Item 5.02 Departure of Directors or Certain Officers; Election of Directors;
Appointment of Certain Officers; Compensatory Arrangements of Certain Officers.
On March 22, 2021, the Compensation Committee (the "Committee") of the Board of
Directors of salesforce.com, inc. (the "Company") approved cash bonuses pursuant
to the Company's Gratitude Bonus Plan to Mr. Marc Benioff, our principal
executive officer, Ms. Amy Weaver, our principal financial officer, and Messrs.
Parker Harris, Srinivas Tallapragada, and Bret Taylor, each a named executive
officer in the Company's 2020 Proxy Statement. The bonus amounts were based
primarily on the achievement of specific corporate performance goals as well as
individual performance during the Company's fiscal year 2021, from February 1,
2020 to January 31, 2021, net of mid-year bonus payouts made on September 30,
2020.

The following table sets forth the bonus amounts to be paid on or about April
15, 2021 to the Company's Named Executive Officers as approved by the Committee:
            Name                                  Position                                Bonus Amount
Marc Benioff (1)                   Chair of the Board and Chief Executive
                                   Officer                                                           $2,049,100
Amy Weaver (2)                     President and Chief Financial Officer                               $543,983
Parker Harris (3)                  Co-Founder and Chief Technology Officer                             $661,000
Srinivas Tallapragada (4)          President and Chief Engineering Officer                             $627,950
Bret Taylor (5)                    President and Chief Operating Officer                               $661,000


(1)   Mr.
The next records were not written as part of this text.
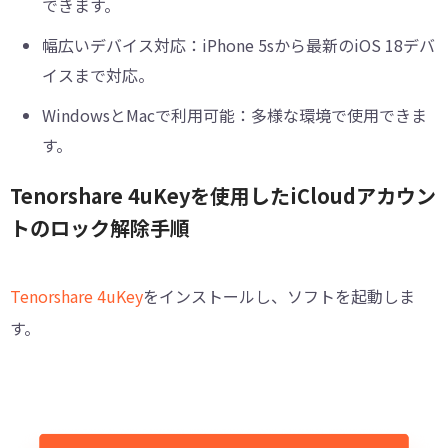
できます。
幅広いデバイス対応：iPhone 5sから最新のiOS 18デバ
イスまで対応。
WindowsとMacで利用可能：多様な環境で使用できま
す。
Tenorshare 4uKeyを使用したiCloudアカウン
トのロック解除手順
Tenorshare 4uKey
をインストールし、ソフトを起動しま
す。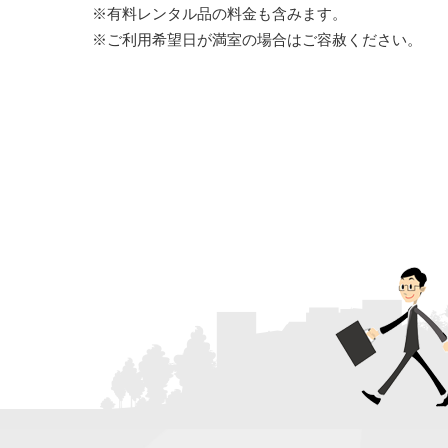
※有料レンタル品の料金も含みます。
※ご利用希望日が満室の場合はご容赦ください。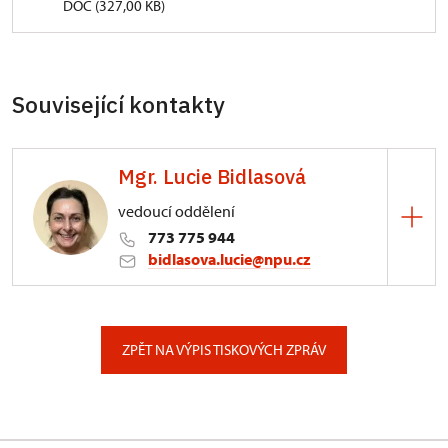
DOC (327,00 KB)
Související kontakty
Mgr. Lucie Bidlasová
vedoucí oddělení
773 775 944
bidlasova.lucie@npu.cz
ÚPS na Sychrově
Zámecký park 1/, Slatiňany
ZPĚT NA VÝPIS TISKOVÝCH ZPRÁV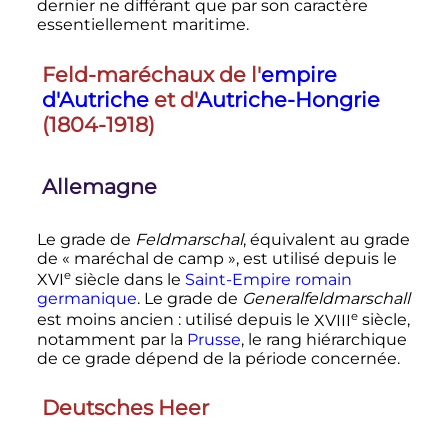
dernier ne différant que par son caractère
essentiellement maritime.
Feld-maréchaux de l'
empire
d'Autriche
et d'
Autriche-Hongrie
(1804-1918)
Allemagne
Le grade de
Feldmarschal
, équivalent au grade
de «
maréchal de camp
», est utilisé depuis le
e
XVI
siècle
dans le
Saint-Empire romain
germanique
. Le grade de
Generalfeldmarschall
e
est moins ancien
: utilisé depuis le
XVIII
siècle
,
notamment par la
Prusse
, le rang hiérarchique
de ce grade dépend de la période concernée.
Deutsches Heer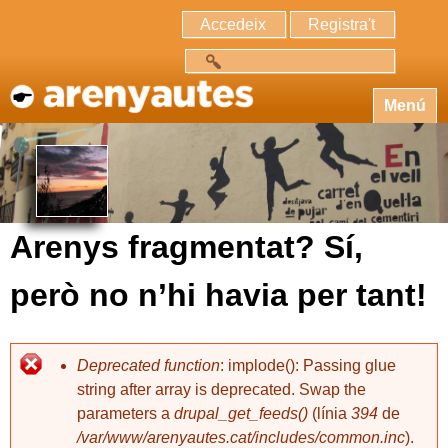
Accedeix
Registra't
Cerca
Menú
Arenys fragmentat? Sí,
però no n’hi havia per tant!
Deprecated function
: implode(): Passing glue
string after array is deprecated. Swap the
parameters a
drupal_get_feeds()
(línia
394
de
/var/www/arenyautes.cat/includes/common.inc
).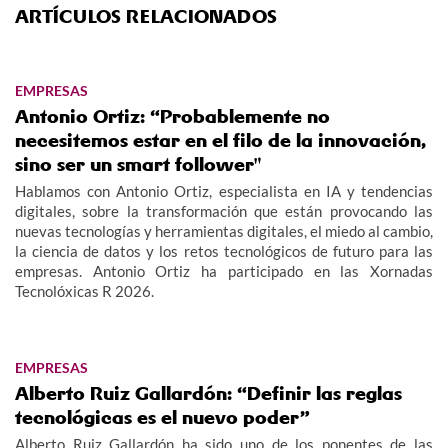
ARTÍCULOS RELACIONADOS
EMPRESAS
Antonio Ortiz: “Probablemente no
necesitemos estar en el filo de la innovación,
sino ser un smart follower"
Hablamos con Antonio Ortiz, especialista en IA y tendencias
digitales, sobre la transformación que están provocando las
nuevas tecnologías y herramientas digitales, el miedo al cambio,
la ciencia de datos y los retos tecnológicos de futuro para las
empresas. Antonio Ortiz ha participado en las Xornadas
Tecnolóxicas R 2026.
EMPRESAS
Alberto Ruiz Gallardón: “Definir las reglas
tecnológicas es el nuevo poder”
Alberto Ruiz Gallardón ha sido uno de los ponentes de las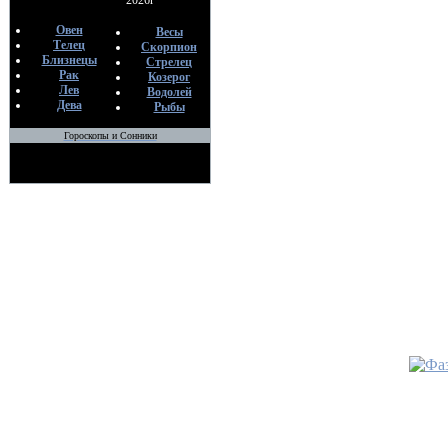
2026г
С
11
Овен
Весы
Телец
Скорпион
Близнецы
Стрелец
•
ЗАПИ
Рак
Козерог
ЧЕРНО
Лев
Водолей
По
Дева
Рыбы
Ro
07
Гороскопы и Сонники
•
КУРС 
ЧКРНО
ТРАДИ
По
М
12
•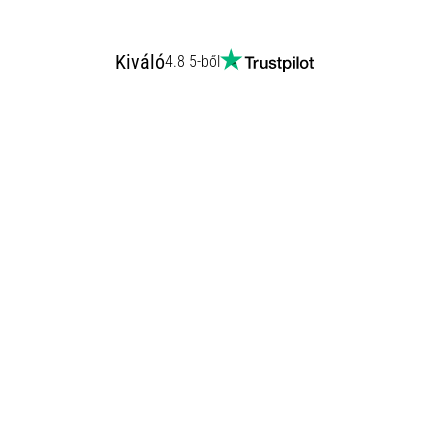
Kiváló
4.8 5-ből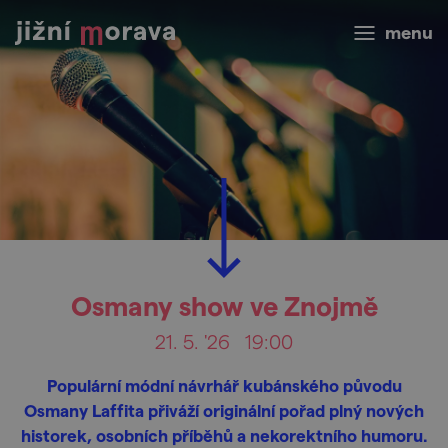
menu
Osmany show ve Znojmě
21. 5. '26
19:00
Populární módní návrhář kubánského původu
Osmany Laffita přiváží originální pořad plný nových
historek, osobních příběhů a nekorektního humoru.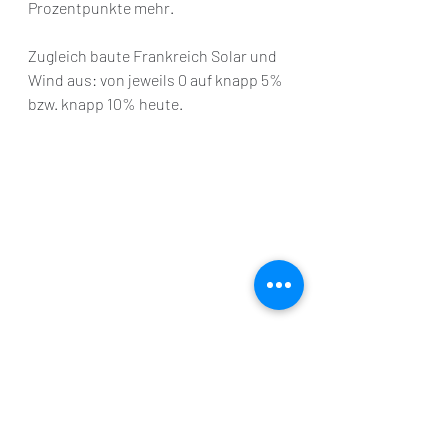
Prozentpunkte mehr. 
Zugleich baute Frankreich Solar und 
Wind aus: von jeweils 0 auf knapp 5% 
bzw. knapp 10% heute.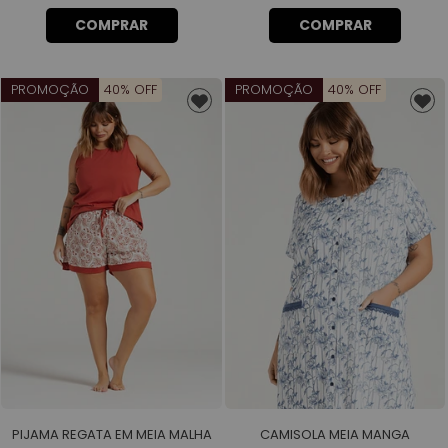
COMPRAR
COMPRAR
PROMOÇÃO
40% OFF
PROMOÇÃO
40% OFF
PIJAMA REGATA EM MEIA MALHA
CAMISOLA MEIA MANGA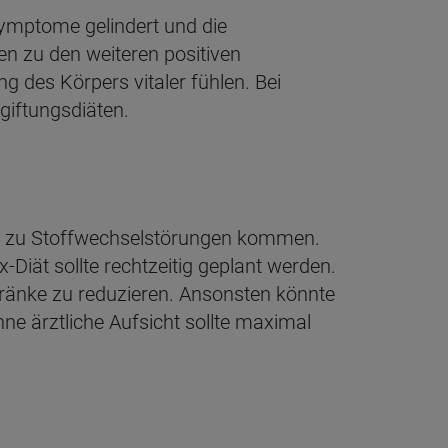
symptome gelindert und die
en zu den weiteren positiven
 des Körpers vitaler fühlen. Bei
tgiftungsdiäten.
 es zu Stoffwechselstörungen kommen.
iät sollte rechtzeitig geplant werden.
tränke zu reduzieren. Ansonsten könnte
e ärztliche Aufsicht sollte maximal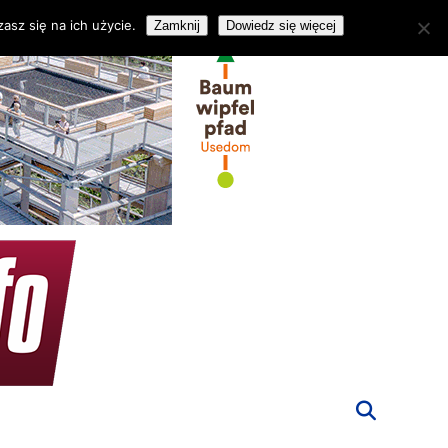
asz się na ich użycie.
Zamknij
Dowiedz się więcej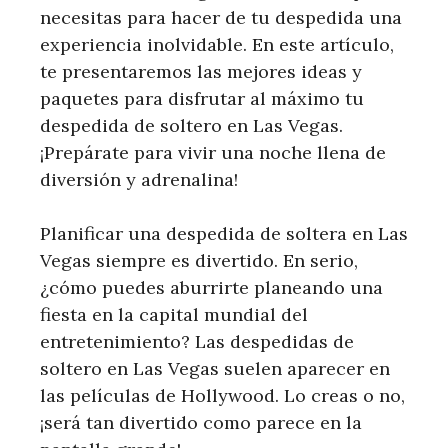
necesitas para hacer de tu despedida una
experiencia inolvidable. En este artículo,
te presentaremos las mejores ideas y
paquetes para disfrutar al máximo tu
despedida de soltero en Las Vegas.
¡Prepárate para vivir una noche llena de
diversión y adrenalina!
Planificar una despedida de soltera en Las
Vegas siempre es divertido. En serio,
¿cómo puedes aburrirte planeando una
fiesta en la capital mundial del
entretenimiento? Las despedidas de
soltero en Las Vegas suelen aparecer en
las películas de Hollywood. Lo creas o no,
¡será tan divertido como parece en la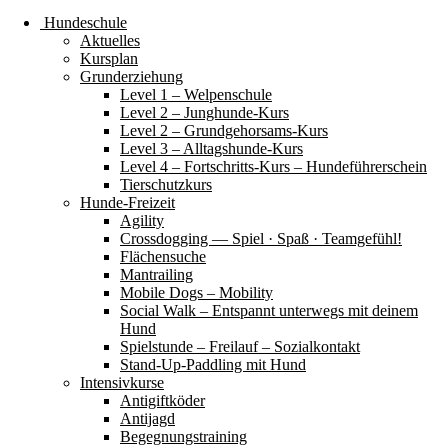
Hundeschule
Aktuelles
Kursplan
Grunderziehung
Level 1 – Welpenschule
Level 2 – Junghunde-Kurs
Level 2 – Grundgehorsams-Kurs
Level 3 – Alltagshunde-Kurs
Level 4 – Fortschritts-Kurs – Hundeführerschein
Tierschutzkurs
Hunde-Freizeit
Agility
Crossdogging — Spiel · Spaß · Teamgefühl!
Flächensuche
Mantrailing
Mobile Dogs – Mobility
Social Walk – Entspannt unterwegs mit deinem
Hund
Spielstunde – Freilauf – Sozialkontakt
Stand-Up-Paddling mit Hund
Intensivkurse
Antigiftköder
Antijagd
Begegnungstraining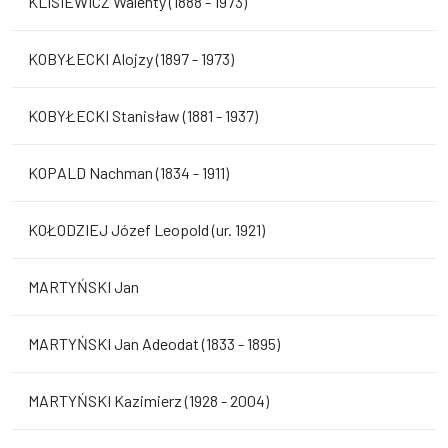
KLISIEWICZ Walenty (1888 - 1973)
KOBYŁECKI Alojzy (1897 - 1973)
KOBYŁECKI Stanisław (1881 - 1937)
KOPALD Nachman (1834 - 1911)
KOŁODZIEJ Józef Leopold (ur. 1921)
MARTYŃSKI Jan
MARTYŃSKI Jan Adeodat (1833 - 1895)
MARTYŃSKI Kazimierz (1928 - 2004)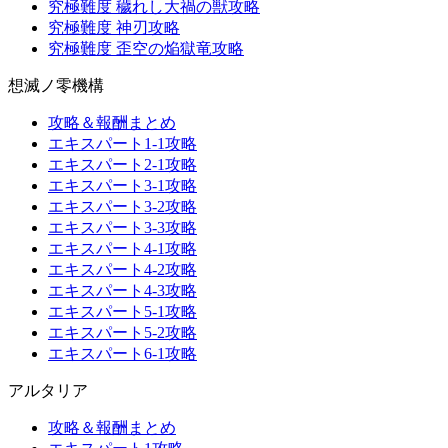
究極難度 穢れし大禍の獣攻略
究極難度 神刃攻略
究極難度 歪空の焔獄竜攻略
想滅ノ零機構
攻略＆報酬まとめ
エキスパート1-1攻略
エキスパート2-1攻略
エキスパート3-1攻略
エキスパート3-2攻略
エキスパート3-3攻略
エキスパート4-1攻略
エキスパート4-2攻略
エキスパート4-3攻略
エキスパート5-1攻略
エキスパート5-2攻略
エキスパート6-1攻略
アルタリア
攻略＆報酬まとめ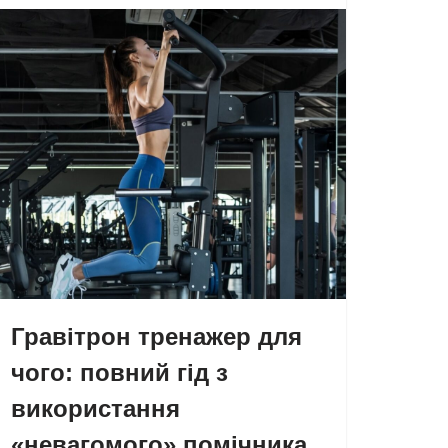
Гравітрон тренажер для
чого: повний гід з
використання
«невагомого» помічника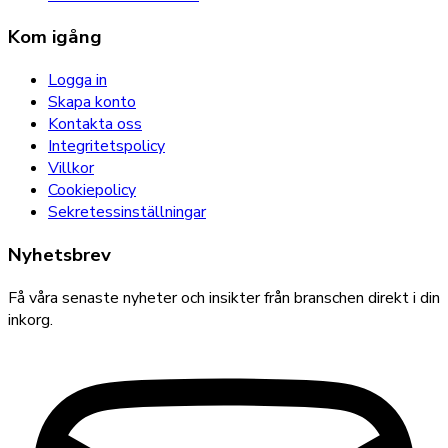
Kom igång
Logga in
Skapa konto
Kontakta oss
Integritetspolicy
Villkor
Cookiepolicy
Sekretessinställningar
Nyhetsbrev
Få våra senaste nyheter och insikter från branschen direkt i din
inkorg.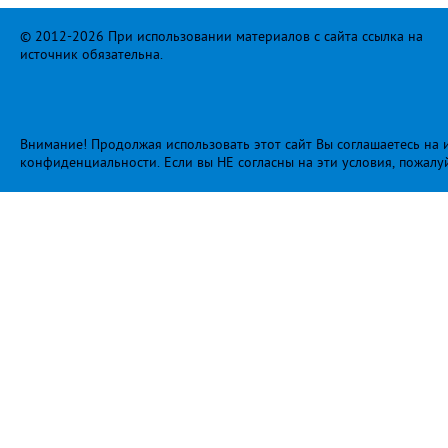
© 2012-2026 При использовании материалов с сайта ссылка на
источник обязательна.
Внимание! Продолжая использовать этот сайт Вы соглашаетесь на и
конфиденциальности
. Если вы НЕ согласны на эти условия, пожалу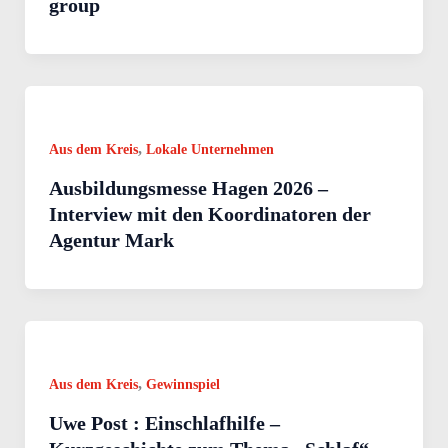
group
,
Aus dem Kreis
Lokale Unternehmen
Ausbildungsmesse Hagen 2026 –
Interview mit den Koordinatoren der
Agentur Mark
,
Aus dem Kreis
Gewinnspiel
Uwe Post : Einschlafhilfe –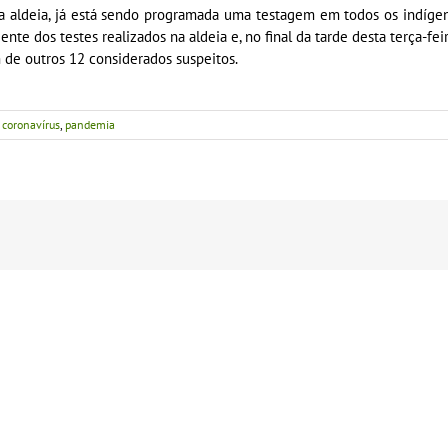
 aldeia, já está sendo programada uma testagem em todos os indígena
te dos testes realizados na aldeia e, no final da tarde desta terça-fei
 de outros 12 considerados suspeitos.
,
coronavírus
,
pandemia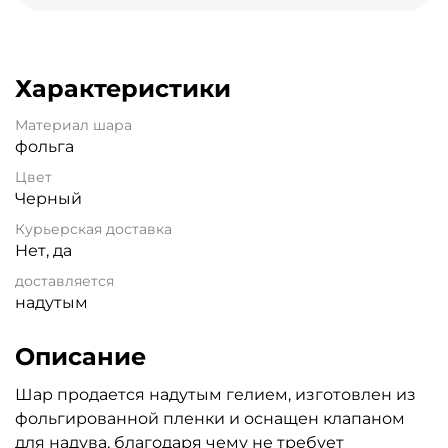
Характеристики
Материал шара
фольга
Цвет
Черный
Курьерская доставка
Нет, да
доставляется
надутым
Описание
Шар продается надутым гелием, изготовлен из
фольгированной пленки и оснащен клапаном
для надува, благодаря чему не требует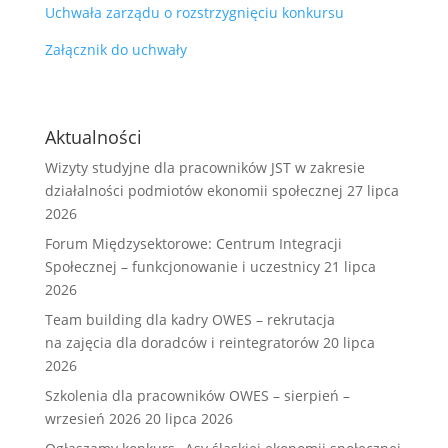
Uchwała zarządu o rozstrzygnięciu konkursu
Załącznik do uchwały
Aktualności
Wizyty studyjne dla pracowników JST w zakresie
działalności podmiotów ekonomii społecznej
27 lipca
2026
Forum Międzysektorowe: Centrum Integracji
Społecznej – funkcjonowanie i uczestnicy
21 lipca
2026
Team building dla kadry OWES – rekrutacja
na zajęcia dla doradców i reintegratorów
20 lipca
2026
Szkolenia dla pracowników OWES – sierpień –
wrzesień 2026
20 lipca 2026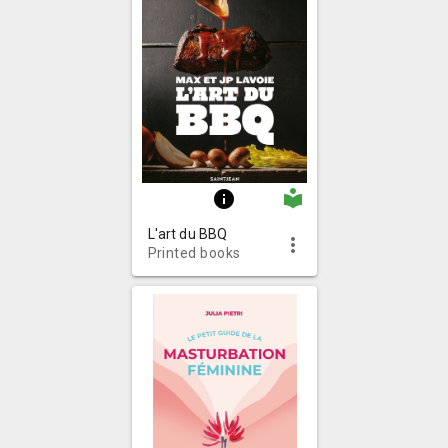
local_library
info
L'art du BBQ
more_vert
Printed books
Benioff's mid-year bonus payout on September 30, 2020 was $775,000.
(2)   Ms. Weaver's mid-year bonus payout on September 30, 2020 was $200,000.
(3)   Mr. Harris's mid-year bonus payout on September 30, 2020 was $250,000.
(4)   Mr. Tallapragada's mid-year bonus payout on September 30, 2020 was $237,500.
(5)   Mr. Taylor's mid-year bonus payout on September 30, 2020 was $250,000.



Mr. Mark Hawkins, the Company's former President and Chief Financial Officer
will also receive a cash bonus under the Gratitude Bonus Plan of $661,000 on or
about April 15, 2021, pursuant to his transition agreement with the Company. His
mid-year bonus payout on September 30, 2020 was $250,000.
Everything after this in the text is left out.